Aber umkommen! War es denn wirklich so weit? Vermochte ich mich nicht zu wehren? Da ich die Arme ein wenig rühren konnte, war es ja nicht unmöglich, ihm ein Messer zu entreißen. Wenn ich das fertig brachte und es mir dann gelang, nur fünf Sekunden lang mich von ihm frei zu machen, so war ich gerettet. Und das mußte bald geschehen. Es war seit meinem Eintritte in den Gang gewiß eine sehr lange Zeit vergangen, und wie leicht konnte es ihm einfallen, mich doch noch zu erschießen, um meines Todes gewiß zu sein, was aber nicht der Fall war, wenn er mich, obgleich gebunden, hier zurücklassen mußte.

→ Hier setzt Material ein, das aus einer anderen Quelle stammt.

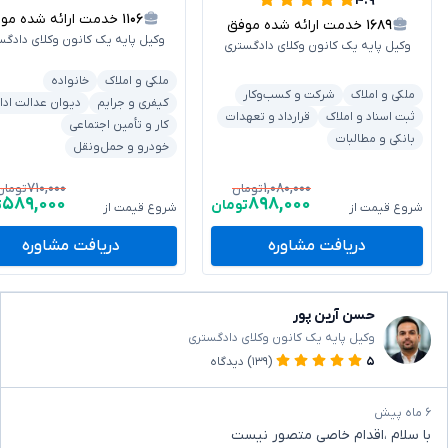
۴.۹
۱۱۰۶
خدمت ارائه شده موفق
۱۶۸۹
خدمت ارائه شده موفق
وکیل پایه یک کانون وکلای دادگس
وکیل پایه یک کانون وکلای دادگستری
ملکی و املاک
خانواده
ملکی و املاک
شرکت و کسب‌وکار
کیفری و جرایم
دیوان عدالت ادا
ثبت اسناد و املاک
قرارداد و تعهدات
کار و تأمین اجتماعی
بانکی و مطالبات
خودرو و حمل‌ونقل
۷۱۰,۰۰۰
۱,۰۸۰,۰۰۰
تومان
تومان
۵۸۹,۰۰۰
۸۹۸,۰۰۰
تومان
ت
شروع قیمت از
شروع قیمت از
دریافت مشاوره
دریافت مشاوره
حسن آرین پور
وکیل پایه یک کانون وکلای دادگستری
۵
(۱۳۹)
دیدگاه
۶ ماه پیش
با سلام ،اقدام خاصی متصور نیست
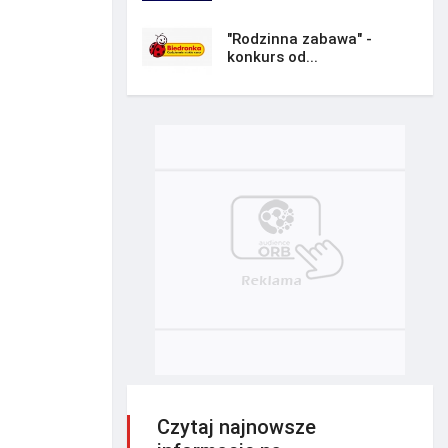
"Rodzinna zabawa" -
konkurs od...
Czytaj najnowsze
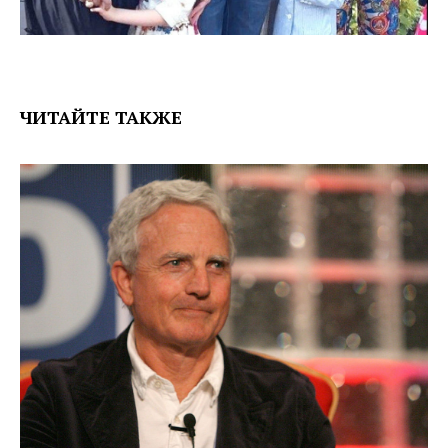
ЧИТАЙТЕ ТАКЖЕ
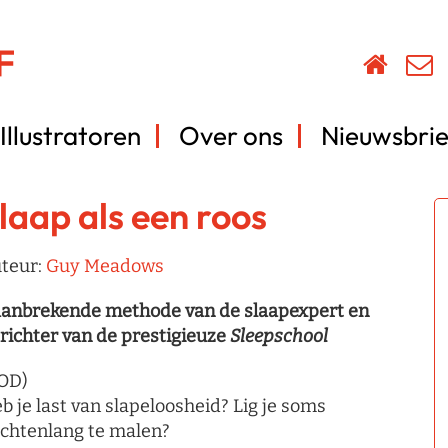
Illustratoren
Over ons
Nieuwsbrie
laap als een roos
teur:
Guy Meadows
anbrekende methode van de slaapexpert en
richter van de prestigieuze
Sleepschool
OD)
b je last van slapeloosheid? Lig je soms
chtenlang te malen?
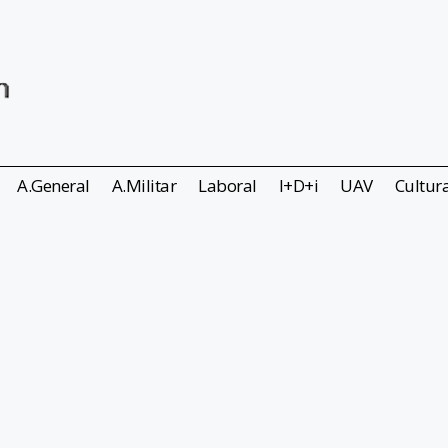
A.General
A.Militar
Laboral
I+D+i
UAV
Cultur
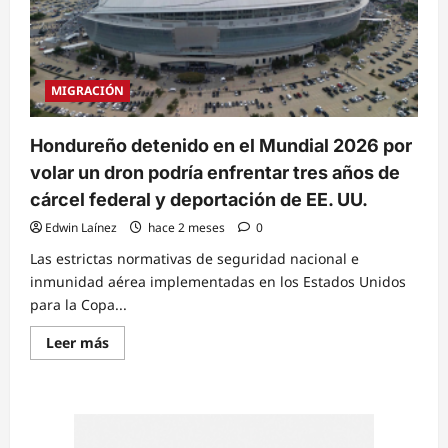
MIGRACIÓN
Hondureño detenido en el Mundial 2026 por
volar un dron podría enfrentar tres años de
cárcel federal y deportación de EE. UU.
Edwin Laínez
hace 2 meses
0
Las estrictas normativas de seguridad nacional e
inmunidad aérea implementadas en los Estados Unidos
para la Copa...
Read
Leer más
more
about
Hondureño
detenido
en
el
Mundial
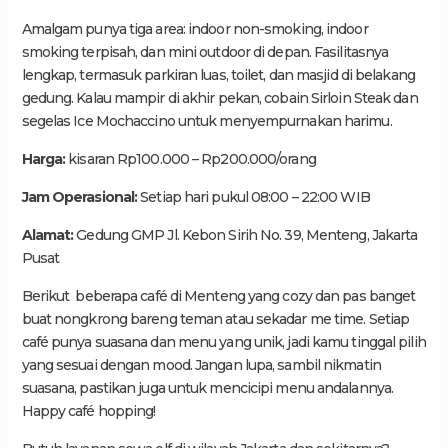
Amalgam punya tiga area: indoor non-smoking, indoor
smoking terpisah, dan mini outdoor di depan. Fasilitasnya
lengkap, termasuk parkiran luas, toilet, dan masjid di belakang
gedung. Kalau mampir di akhir pekan, cobain Sirloin Steak dan
segelas Ice Mochaccino untuk menyempurnakan harimu.
Harga:
kisaran Rp100.000 – Rp200.000/orang
Jam Operasional:
Setiap hari pukul 08:00 – 22:00 WIB
Alamat:
Gedung GMP Jl. Kebon Sirih No. 39, Menteng, Jakarta
Pusat
Berikut beberapa café di Menteng yang cozy dan pas banget
buat nongkrong bareng teman atau sekadar me time. Setiap
café punya suasana dan menu yang unik, jadi kamu tinggal pilih
yang sesuai dengan mood. Jangan lupa, sambil nikmatin
suasana, pastikan juga untuk mencicipi menu andalannya.
Happy café hopping!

Ich überlegte. Konnte ich mich sachte zu ihm beugen und mit den Spitzen meiner Finger möglichst leise in seinem Gürtel nach dem Griffe seines Messers suchen? Das war unmöglich. Oder mich auf ihn werfen und ihn mit den Händen erwürgen? Ich konnte ja meine Hände nicht so weit auseinander bringen, als nötig ist, einen starken Männerhals zu umfassen. Oder sollte ich meine Füße als Angriffswaffe benützen? Vielleicht mit ihnen seine Schläfe zu treffen suchen? Auch das ging nicht, denn wenn ich die rechte Stelle nicht traf, so war alles verloren. Gleich der erste Griff mußte mich zu einem Messer bringen, sonst war jede Mühe und jedes Wagen umsonst.

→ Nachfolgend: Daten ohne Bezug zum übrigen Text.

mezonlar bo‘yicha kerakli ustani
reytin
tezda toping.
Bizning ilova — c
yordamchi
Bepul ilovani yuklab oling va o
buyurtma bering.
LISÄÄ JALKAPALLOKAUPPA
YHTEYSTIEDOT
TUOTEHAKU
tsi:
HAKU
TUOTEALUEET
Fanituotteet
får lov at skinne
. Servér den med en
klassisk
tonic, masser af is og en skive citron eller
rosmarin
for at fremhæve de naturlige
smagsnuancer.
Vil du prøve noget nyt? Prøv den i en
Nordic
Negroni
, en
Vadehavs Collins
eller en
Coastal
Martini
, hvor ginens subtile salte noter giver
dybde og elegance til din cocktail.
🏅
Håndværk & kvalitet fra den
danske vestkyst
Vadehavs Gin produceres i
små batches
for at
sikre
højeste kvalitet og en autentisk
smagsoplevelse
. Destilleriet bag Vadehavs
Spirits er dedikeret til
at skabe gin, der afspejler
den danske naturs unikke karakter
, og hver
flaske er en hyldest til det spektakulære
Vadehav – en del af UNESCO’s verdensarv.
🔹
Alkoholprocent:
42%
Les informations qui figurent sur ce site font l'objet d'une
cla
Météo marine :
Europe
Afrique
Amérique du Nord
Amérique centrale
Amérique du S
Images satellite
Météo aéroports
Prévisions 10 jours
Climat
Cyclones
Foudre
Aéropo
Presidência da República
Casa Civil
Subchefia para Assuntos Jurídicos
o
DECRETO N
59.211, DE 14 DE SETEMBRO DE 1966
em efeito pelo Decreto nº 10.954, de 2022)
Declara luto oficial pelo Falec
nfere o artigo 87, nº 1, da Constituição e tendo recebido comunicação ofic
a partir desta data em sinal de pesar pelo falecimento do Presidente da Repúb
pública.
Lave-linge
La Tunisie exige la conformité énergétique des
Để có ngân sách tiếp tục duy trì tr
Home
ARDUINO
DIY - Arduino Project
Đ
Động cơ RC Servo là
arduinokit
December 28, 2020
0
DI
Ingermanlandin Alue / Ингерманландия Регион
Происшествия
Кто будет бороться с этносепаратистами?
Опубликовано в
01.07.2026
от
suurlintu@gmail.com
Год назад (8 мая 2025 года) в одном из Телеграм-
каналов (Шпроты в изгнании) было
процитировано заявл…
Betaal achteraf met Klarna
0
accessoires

Darum versuchte ich es, mich leise, ganz leise zunächst in sitzende Stellung zu erheben. Kein Fältchen meines Gewandes durfte knittern oder rauschen, und ich mußte meine Augen schließen, damit er aus der Stellung derselben nicht auch die Stellung meines Körpers erraten konnte. Denn grad so, wie ich seine Augen sehen konnte, vermochte er ja auch die meinigen zu erkennen.-
Es gelang, und nach langer, langer Anstrengung kam ich auch auf die Füße zu kauern. Ich schloß die Augen jetzt nur halb, um einen seiner Blicke zu erhaschen. Jetzt sah er nach mir herüber - und kaum hatte er die Lider geschlossen, so stieß er einen Schrei aus: mein rechtes Knie lag auf seiner Kehle, und mein linkes auf seiner Brust. Er fuhr in augenblicklicher Angst mit den beiden Händen nach dem Halse, um diesen frei zu machen, und das gab mir Raum und Gelegenheit, mit den zusammengebundenen Händen an seinen Gürtel zu kommen. Ich tastete den Griff eines Messers und zog es heraus. Er fühlte das und erkannte die Gefahr, in der er sich befand. Mit einem gewaltigen Rucke warf er mich ab und sprang auf.